I’m testing numerical programs on GPU by Fortran using OpenACC and OpenMP target offloading. I’m using HPC SDK 24.1 on x86 CPU with A100 workstation. Because my programs use BLAS and LAPACK functions, I want to use cuBLAS and cuSOLVER with OpenACC and OpenMP target offloading.
(To consider the use of various kind of accelerators, I want to use OpnMP target offloading if possible.)
Focus on the cuBLAS, I partialy succeeded them.
examples:
! OpenACC with cuBLAS
real*8, allocatable, dimension(:,:) :: a, b, c
!$acc data copyin(a(1:n,1:n),b(1:n,1:n)) copy(c(1:n,1:n))
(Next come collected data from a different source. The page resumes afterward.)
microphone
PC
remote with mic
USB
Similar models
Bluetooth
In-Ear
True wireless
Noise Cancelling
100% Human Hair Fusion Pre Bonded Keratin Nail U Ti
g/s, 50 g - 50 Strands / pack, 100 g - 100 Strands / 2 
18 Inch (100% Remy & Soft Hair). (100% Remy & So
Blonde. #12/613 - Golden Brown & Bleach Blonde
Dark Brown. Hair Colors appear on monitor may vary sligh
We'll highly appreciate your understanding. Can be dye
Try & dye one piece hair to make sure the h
!$acc host_data use_device(a,b,c)
call cublasDgemm(‘N’,‘N’, n, n, n, 1.0d0, a, n, b, n, 0.0d0, c, n)
!$acc end host_data
!$acc end data
! OpenMP target offloading with cuBLAS
real*8, allocatable, dimension(:,:) :: a, b, c
!$omp target data map(to:a(1:n,1:n),b(1:n,1:n)) map(tofrom:c(1:n,1:n))
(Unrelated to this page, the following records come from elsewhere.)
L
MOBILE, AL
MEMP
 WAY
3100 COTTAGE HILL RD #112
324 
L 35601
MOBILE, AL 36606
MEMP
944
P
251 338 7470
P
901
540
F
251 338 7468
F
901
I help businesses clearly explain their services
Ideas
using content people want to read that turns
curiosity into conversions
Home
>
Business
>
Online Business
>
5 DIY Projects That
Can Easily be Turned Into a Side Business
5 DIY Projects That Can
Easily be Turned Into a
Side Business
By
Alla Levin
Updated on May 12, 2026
!$omp target data use_device_addr(a,b,c)
call cublasDgemm(‘N’,‘N’, n, n, n, 1.0d0, a, n, b, n, 0.0d0, c, n)
!$omp end target data
!$omp end target data
Because my target code has a little bit complex data structure, to ease the memory management, I want to use Managed Memory (compile with “managed”, such as “-gpu=cc80,managed”), too.
In OpenACC, it was easy.
example:
!$acc host_data use_device(a,b,c)
call cublasDgemm(‘N’,‘N’, n, n, n, 1.0d0, a, n, b, n, 0.0d0, c, n)
!$acc end host_data
!$acc wait
or
call cublasDgemm(‘N’,‘N’, n, n, n, 1.0d0, a, n, b, n, 0.0d0, c, n)
!$acc wait
(Both code provided correct result. Performance is not compared still now.)
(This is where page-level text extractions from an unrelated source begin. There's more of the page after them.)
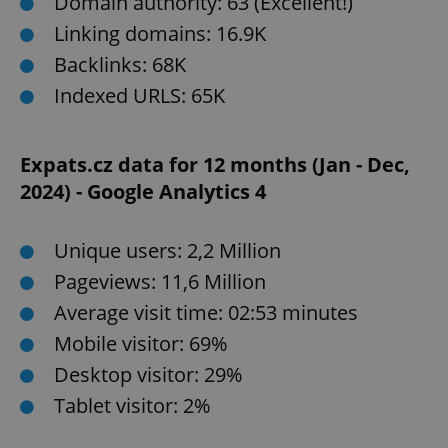
Domain authority: 63 (Excellent!)
Linking domains: 16.9K
Backlinks: 68K
Indexed URLS: 65K
Expats.cz data for 12 months (Jan - Dec,
2024) - Google Analytics 4
Unique users: 2,2 Million
Pageviews: 11,6 Million
Average visit time: 02:53 minutes
Mobile visitor: 69%
Desktop visitor: 29%
Tablet visitor: 2%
However, OpenMP offloading does not produce collect results.
example:
!$omp target data use_device_addr(a,b,c)
call cublasDgemm(‘N’,‘N’, n, n, n, 1.0d0, a, n, b, n, 0.0d0, c, n)
!$omp end target data
!$omp taskwait
t2 = omp_get_wtime()
(the obtained results c is all 0.0)
I thought some kind of “_device_ptr/_device_addr” clause is required, and tried it, but I obtained compiler error or incorrect result (0.0).
Does anyone know how to use it correctly?
(Do I needs some bother interface implementations?)